▶ _EXERCISE AIM_
Each line of the records below needs repeating exactly. Skip the pictures.

▶ _DATA SHOWN_
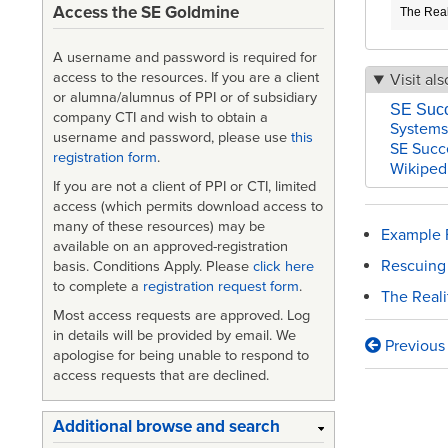
Access the SE Goldmine
The Real
A username and password is required for
access to the resources. If you are a client
Visit als
or alumna/alumnus of PPI or of subsidiary
SE Suc
company CTI and wish to obtain a
Systems
username and password, please use
this
SE Succ
registration form
.
Wikiped
If you are not a client of PPI or CTI, limited
access (which permits download access to
many of these resources) may be
Example F
available on an approved-registration
Rescuing
basis. Conditions Apply. Please
click here
to complete a
registration request form
.
The Real
Most access requests are approved. Log
in details will be provided by email. We
Previous
Book
apologise for being unable to respond to
access requests that are declined.
traversa
links
Additional browse and search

▶ _RESPONSE TO THE EXERCISE_
Access the SE Goldmine
The Real
A username and password is required for
access to the resources. If you are a client
Visit als
or alumna/alumnus of PPI or of subsidiary
SE Suc
company CTI and wish to obtain a
Systems
username and password, please use
this
SE Succ
registration form
.
Wikiped
If you are not a client of PPI or CTI, limited
access (which permits download access to
many of these resources) may be
Example F
available on an approved-registration
Rescuing
basis. Conditions Apply. Please
click here
to complete a
registration request form
.
The Real
Most access requests are approved. Log
in details will be provided by email. We
Previous
Book
apologise for being unable to respond to
access requests that are declined.
traversa
links
Additional browse and search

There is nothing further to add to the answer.